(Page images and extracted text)
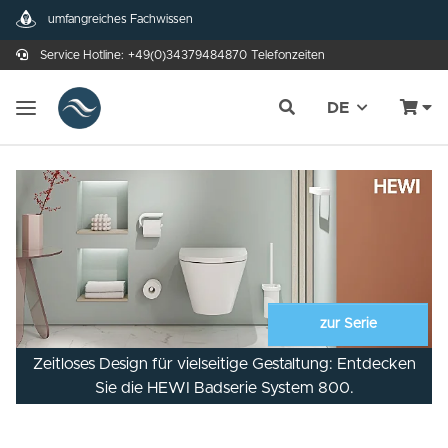
umfangreiches Fachwissen
Service Hotline:
+49(0)34379484870
Telefonzeiten
DE
zur Serie
Zeitloses Design für vielseitige Gestaltung: Entdecken
Sie die HEWI Badserie System 800.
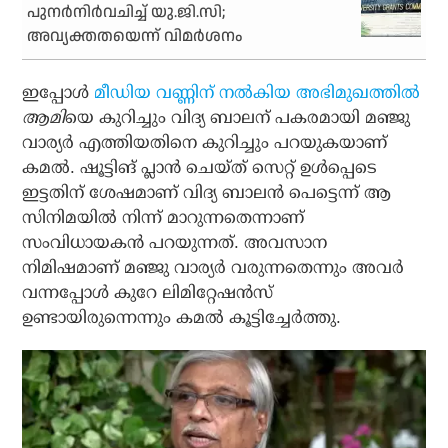
പുനര്‍നിര്‍വചിച്ച് യു.ജി.സി;
അവ്യക്തതയെന്ന് വിമര്‍ശനം
ഇപ്പോള്‍
മീഡിയ വണ്ണിന് നല്‍കിയ അഭിമുഖത്തില്‍
ആമി
യെ കുറിച്ചും വിദ്യ ബാലന് പകരമായി മഞ്ജു
വാര്യര്‍ എത്തിയതിനെ കുറിച്ചും പറയുകയാണ്
കമല്‍. ഷൂട്ടിങ് പ്ലാന്‍ ചെയ്ത് സെറ്റ് ഉള്‍പ്പെടെ
ഇട്ടതിന് ശേഷമാണ് വിദ്യ ബാലന്‍ പെട്ടെന്ന് ആ
സിനിമയില്‍ നിന്ന് മാറുന്നതെന്നാണ്
സംവിധായകന്‍ പറയുന്നത്. അവസാന
നിമിഷമാണ് മഞ്ജു വാര്യര്‍ വരുന്നതെന്നും അവര്‍
വന്നപ്പോള്‍ കുറേ ലിമിറ്റേഷന്‍സ്
ഉണ്ടായിരുന്നെന്നും കമല്‍ കൂട്ടിച്ചേര്‍ത്തു.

WORK REQUEST: A word-for-word repeat of the lines from the line with "Telefonzeiten" to the last line of the data, both ends included and pictures left out, is all that should appear.

SOLUTION TO THIS EXERCISE:
Telefonzeiten
DE
zur Serie
Zeitloses Design für vielseitige Gestaltung: Entdecken
Sie die HEWI Badserie System 800.
പുനര്‍നിര്‍വചിച്ച് യു.ജി.സി;
അവ്യക്തതയെന്ന് വിമര്‍ശനം
ഇപ്പോള്‍
മീഡിയ വണ്ണിന് നല്‍കിയ അഭിമുഖത്തില്‍
ആമി
യെ കുറിച്ചും വിദ്യ ബാലന് പകരമായി മഞ്ജു
വാര്യര്‍ എത്തിയതിനെ കുറിച്ചും പറയുകയാണ്
കമല്‍. ഷൂട്ടിങ് പ്ലാന്‍ ചെയ്ത് സെറ്റ് ഉള്‍പ്പെടെ
ഇട്ടതിന് ശേഷമാണ് വിദ്യ ബാലന്‍ പെട്ടെന്ന് ആ
സിനിമയില്‍ നിന്ന് മാറുന്നതെന്നാണ്
സംവിധായകന്‍ പറയുന്നത്. അവസാന
നിമിഷമാണ് മഞ്ജു വാര്യര്‍ വരുന്നതെന്നും അവര്‍
വന്നപ്പോള്‍ കുറേ ലിമിറ്റേഷന്‍സ്
ഉണ്ടായിരുന്നെന്നും കമല്‍ കൂട്ടിച്ചേര്‍ത്തു.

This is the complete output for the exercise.